Conference Tournament Week an Underrated Joy

Kevin O'BrienCorrespondent IMarch 15, 2009

I may be the only person to say this, but I think the NCAA Tournament has lost its luster.

It's not that the NCAA tournament doesn't have its moments, but overall, it just doesn't pack the drama it used to. There is nothing that NCAA Tourney can do to improve it, and in fact it isn't a bad thing for college basketball. College basketball is still impacting as ever.

However, in my mind, the conference tournaments may have supplanted the NCAA Tournament in terms of keeping me glued to my couch. While on spring break, rarely did I ever keep the channel off of ESPN. And if it wasn't on ESPN, it was either on ESPN 2 or Fox Sports, where I was watching another conference tournament game.

NCAA Tournament week has the brackets and all the prestige, but in terms of sheer time consumption, nothing—and I mean nothing—beats conference tournaments. If I could take a vacation week, I would do it during conference tournament week rather than the NCAA Tournament weekend.

Here are four reasons why the conference tournament trumps the NCAA Tournament:

4. It's a whole day affair...for an entire week

The NCAA Tournament is a whole day affair as well...but only for four days. Not the case for conference tournament week. Every day there is a chock full of games from different conferences, be it the America East, MEAC, or Big East. And the games start early (usually around 9 a.m.) and end late (the Cuse-Uconn 6 OT affair didn't end until around 11 p.m. et). If you look at the schedule, there were a total of 138 games from Wednesday until Saturday. Granted, not all of them were televised, but that many games is simply a delight for any college basketball fan, especially when they are all crucial in terms of who is going to the postseason.

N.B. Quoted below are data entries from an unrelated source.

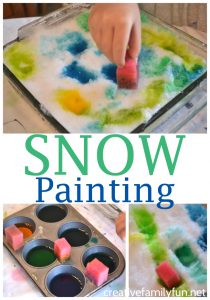 The width and height of the screenshot is (210, 300). Find the location of `green paint`. green paint is located at coordinates (42, 253). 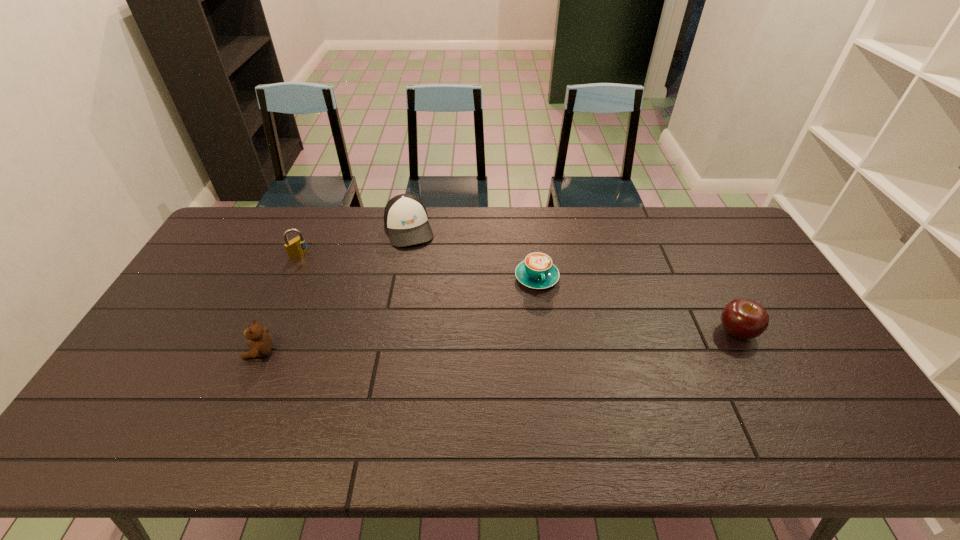 You are a GUI agent. You are given a task and a screenshot of the screen. Output one action in this format:
    pyautogui.click(x=<x>, y=<y>)
    Task: Click on the free space located on the side with the combination dials of the padlock
    The image size is (960, 540).
    Given the screenshot: What is the action you would take?
    pyautogui.click(x=333, y=273)

This screenshot has width=960, height=540. Identify the location of free spot located on the side with the combination dials of the padlock. (328, 271).

At what (x,y) coordinates should I click in order to perform the action: click on vacant space located 0.240m on the side with the combination dials of the padlock. Please return your answer as a coordinate pair (x, y). The width and height of the screenshot is (960, 540). Looking at the image, I should click on (357, 286).

Locate an element on the screen. free space located 0.370m with the handle on the right side of the shortest object is located at coordinates (581, 397).

Locate an element on the screen. Image resolution: width=960 pixels, height=540 pixels. vacant space located 0.150m with the handle on the right side of the shortest object is located at coordinates (556, 330).

Locate an element on the screen. Image resolution: width=960 pixels, height=540 pixels. free point located with the handle on the right side of the shortest object is located at coordinates (586, 408).

The image size is (960, 540). What are the coordinates of `vacant space positioned 0.390m on the front panel of the third object from left to right` in the screenshot? It's located at (442, 332).

The width and height of the screenshot is (960, 540). Identify the location of vacant region located 0.270m on the front panel of the third object from left to right. (432, 303).

The width and height of the screenshot is (960, 540). Identify the location of vacant area situated on the front panel of the third object from left to right. (443, 335).

Where is `object situated at the far edge`? The image size is (960, 540). object situated at the far edge is located at coordinates (405, 217). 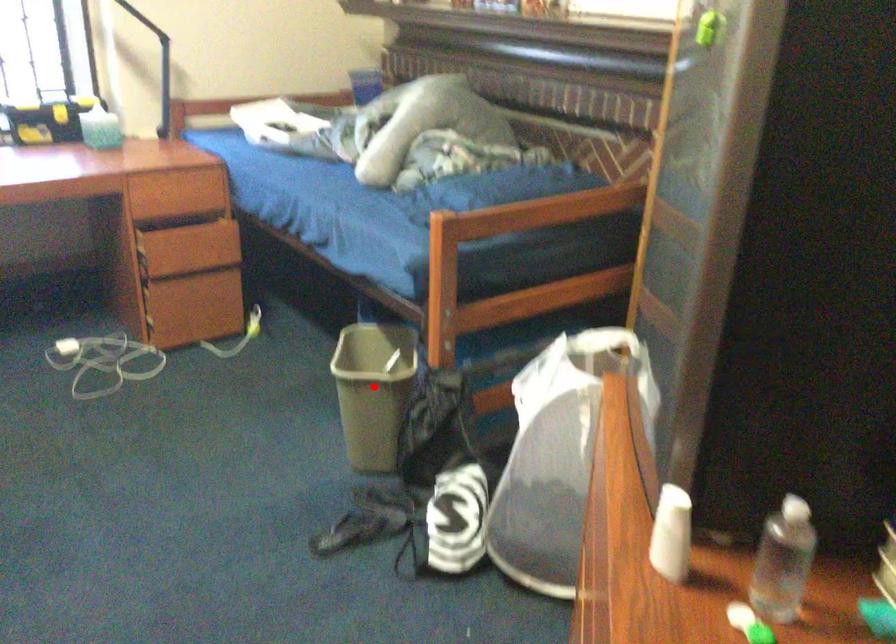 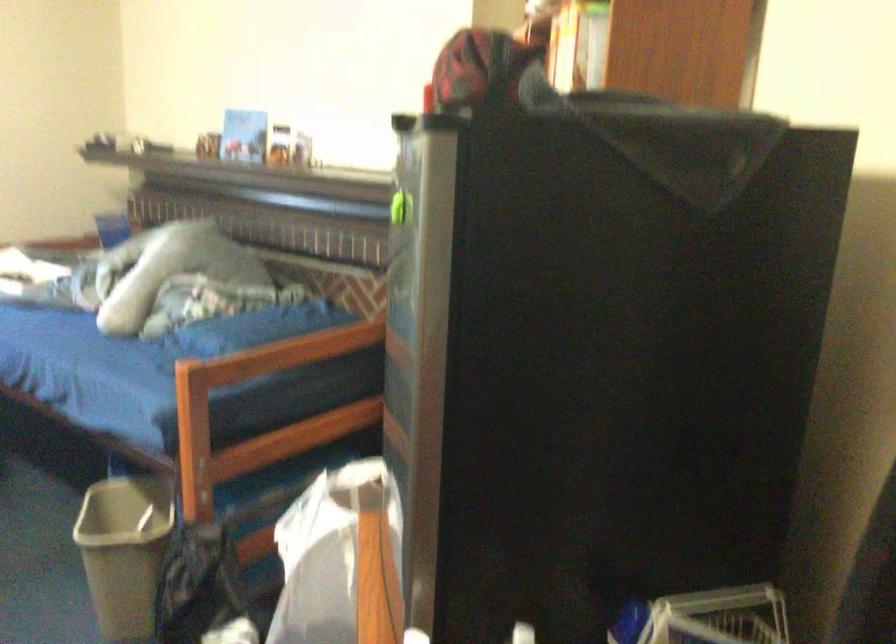 Question: I am providing you with two images of the same scene from different viewpoints. In image1, a red point is highlighted. Considering the same 3D point in image2, which of the following is correct?

Choices:
 (A) It is closer
 (B) It is farther

Answer: (A) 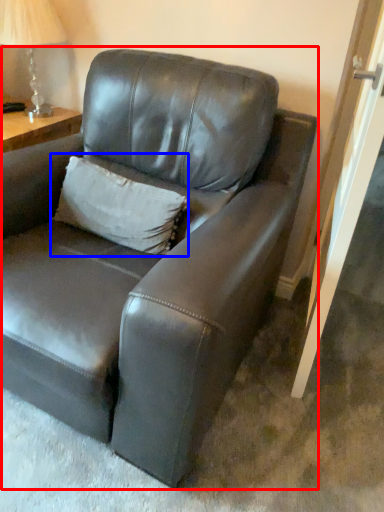 Question: Among these objects, which one is farthest to the camera, studio couch (highlighted by a red box) or pillow (highlighted by a blue box)?

Choices:
 (A) studio couch
 (B) pillow

Answer: (B) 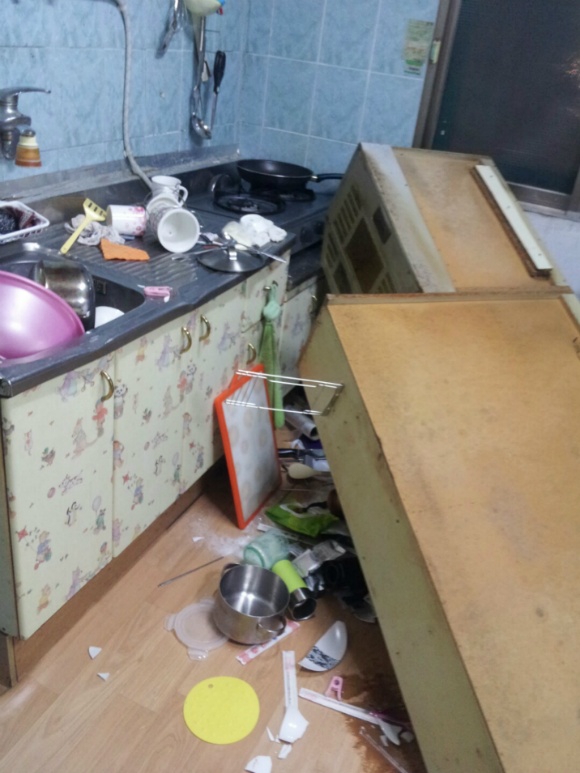 Find the location of a particular element. This screenshot has width=580, height=773. window is located at coordinates (530, 66). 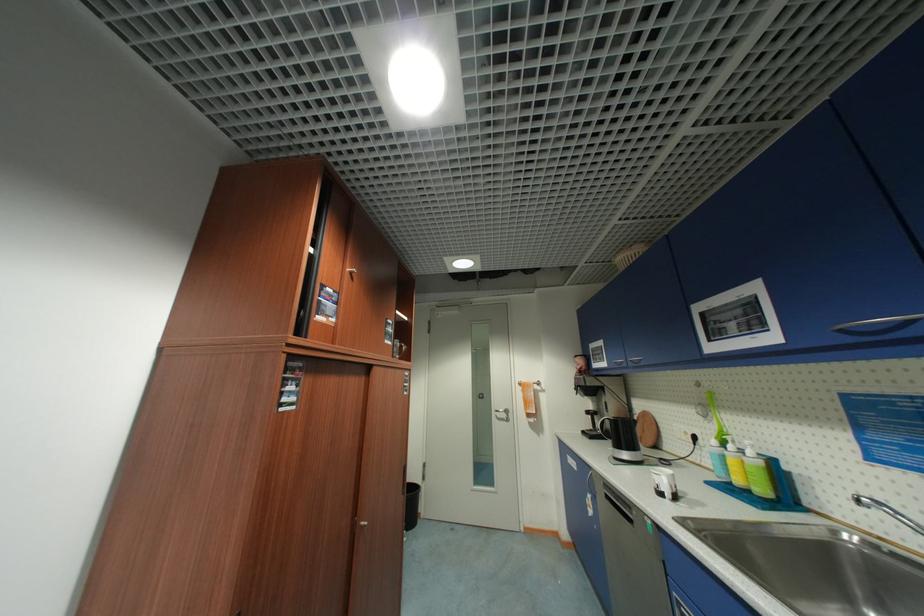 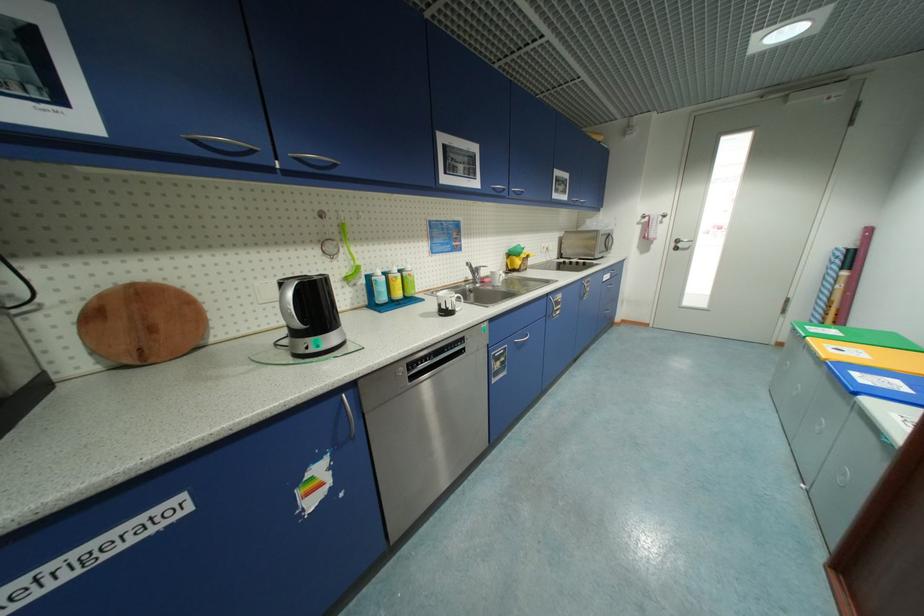 Where in the second image is the point corresponding to (x=847, y=331) from the first image?

(499, 190) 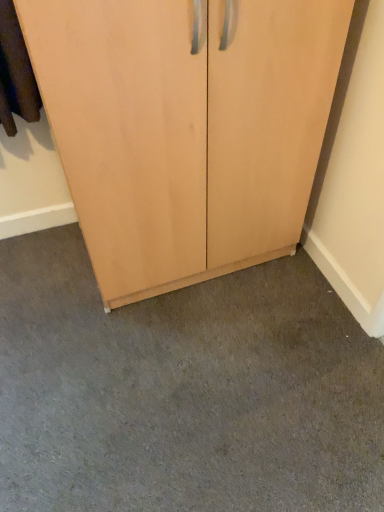 The width and height of the screenshot is (384, 512). In order to click on vacant area that lies in front of light wood cupboard at center in this screenshot , I will do `click(189, 378)`.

3. It's not just 65 teams that are important

In the NCAA tournament, it's all about those 65 teams. In the conference tournament, it's hundreds. It's about bubble teams looking to sneak in; it's about those mid-majors looking to clinch a tournament berth by winning their conference tournament; it's about those mediocre teams looking to steal a berth by somehow going on a run; it's about those teams who are shaking in their pants because a team won their tournament and got a berth when they shouldn't have. There is so much at stake, so many people involved. And besides, it seems like everyone has a chance during conference tournament, not just a handful like in the NCAA Tournament.

2. You see teams and leagues you normally wouldn't care or think about

-I got up early at 8 a.m. to watch the Binghamton-UMBC America East final. Normally, I wouldn't even follow an America East score on—let alone watch a game. However, because of what was on the line, and because it is a game you don't see on TV except during this time of the year, I sucked it up despite nursing a hangover from the previous night. That is one of the reasons why the NCAA tournament has lost its luster. It used to be a time where you could see teams you normally couldn't see. However, with ESPN showing all the conference tournament championships you get that luxury a week early, so if you're a college basketball fan, those teams aren't mysteries like they used to be. Believe me, I know more about American University more than most people would have maybe ten years ago when they pick their bracket come Sunday night.

1. There is always the unexpected

There's always a certain level of expectation with the NCAA Tournament. With the exception of George Mason in 2006, things always turn out like one thinks. The good teams advance, the lesser teams eventually fade away even if they do make a splash early on. In the conference tournament though, you see 15-16 teams run the table and win the conference tournament. You see games that last six overtimes and see that team play another overtime game the next night. Try to beat that with the NCAA tournament.